Are we post-COVID yet?  Are we really post-COVID?

Not really.  We may be past the major epidemic of COVID-19, but COVID is still with us.  I’ve known personally or heard of several people in the past several months (late 2023 and into 2024) who have contracted COVID.  The virus still circulates in the US, and is still an important source of morbidity (i.e., disease), if not mortality (death).  We don’t hear much about it in the news anymore, perhaps because the disease is not as severe as it once was because the virus has mutated toward less virulent strains that spread more easily yet don’t cause as severe an infection, and because the number of deaths is low enough that it doesn’t rise to a level that the news media feels a need cover it.  (Remember when emergency rooms and intensive care units were overflowing with COVID patients, and hospitals had to bring in refrigerated trucks to hold all the dead?  And primary care workers were working double shifts and getting burned out in the intensity of the care for all those patients?)  But all this change in spread and infectivity is a part of the virus’s general strategy.  It’s to the virus’s benefit to be able to cause an infection more easily by mutating to a point where fewer virus particles are required to initiate an infection, yet at the same time by producing a disease that isn’t as likely to cause the death of the infected person.  That way, an infected person will spread the virus—by sneezing, talking, coughing, or just normal breathing—to more people.  To more people than if that person had gotten a more severe disease and died earlier.

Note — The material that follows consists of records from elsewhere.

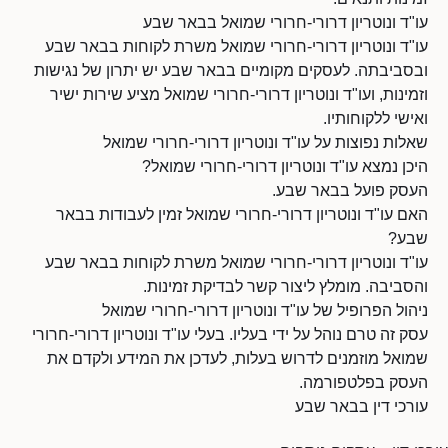
עו"ד ונוטריון דרורי-חרורי שמואל בבאר שבע
עו"ד ונוטריון דרורי-חרורי שמואל משרת לקוחות בבאר שבע
ובסביבתה. לעסקים מקומיים בבאר שבע יש יתרון של נגישות
וזמינות, ועו"ד ונוטריון דרורי-חרורי שמואל מציע שירות ישיר
ואישי ללקוחותיו.
שאלות נפוצות על עו"ד ונוטריון דרורי-חרורי שמואל
היכן נמצא עו"ד ונוטריון דרורי-חרורי שמואל?
העסק פועל בבאר שבע.
האם עו"ד ונוטריון דרורי-חרורי שמואל זמין לעבודות בבאר
שבע?
עו"ד ונוטריון דרורי-חרורי שמואל משרת לקוחות בבאר שבע
והסביבה. מומלץ ליצור קשר לבדיקת זמינות.
ניהול הפרופיל של עו"ד ונוטריון דרורי-חרורי שמואל
עסק זה טרם נוהל על ידי בעליו. בעלי עו"ד ונוטריון דרורי-חרורי
שמואל מוזמנים לדרוש בעלות, לעדכן את המידע ולקדם את
העסק בפלטפורמה.
עורכי דין בבאר שבע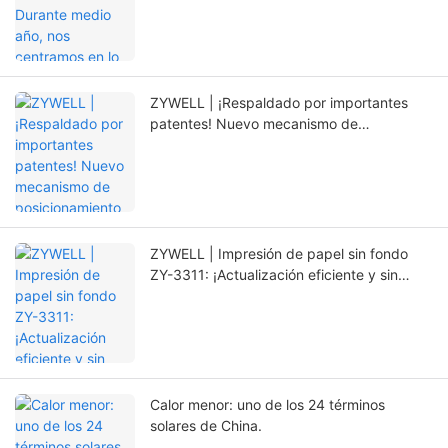
innovación.
ZYWELL | ¡Respaldado por importantes
patentes! Nuevo mecanismo de
posicionamiento que prolonga
significativamente la vida útil de la
impresora.
ZYWELL | Impresión de papel sin fondo
ZY-3311: ¡Actualización eficiente y sin
preocupaciones!
Calor menor: uno de los 24 términos
solares de China.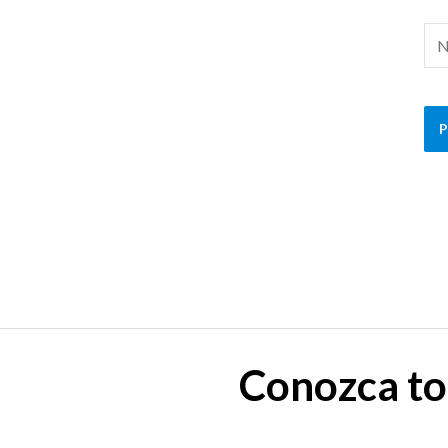
No
Conozca to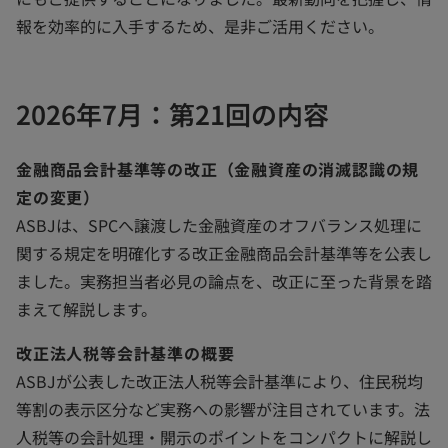
y
報を効率的に入手するため、是非ご活用ください。
2026年7月：第21回の内容
V
金融商品会計基準等の改正（金融資産の消滅認識の規
定の変更）
i
ASBJは、SPCへ譲渡した金融資産のオフバランス処理に
関する規定を明確化する改正金融商品会計基準等を公表し
ました。実務担当者必見の論点を、改正に至った背景を踏
まえて解説します。
d
改正法人税等会計基準の概要
ASBJが公表した改正法人税等会計基準により、住民税均
等割の表示区分など実務への影響が注目されています。法
e
人税等の会計処理・開示のポイントをコンパクトに解説し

I don’t mean to imply that COVID is something we can ignore.  We forced the virus to make those changes by the massive vaccination campaign we started in 2020, and it’s imperative we continue to vaccinate.  COVID will come roaring back if we don’t.  COVID is going to be with us probably forever, like influenza, colds, measles, and many other diseases too numerous to mention here.  I’ve heard news reports recently that measles cases are rising in some states because of low vaccination rates.  It will take constant vigilance and continued vaccination to keep it and COVID under control.  In the meantime, it isn’t unrealistic to wear a mask if you feel it necessary, and to refrain from shaking hands like we did during the height of the pandemic.  Use your own judgement, but be on guard.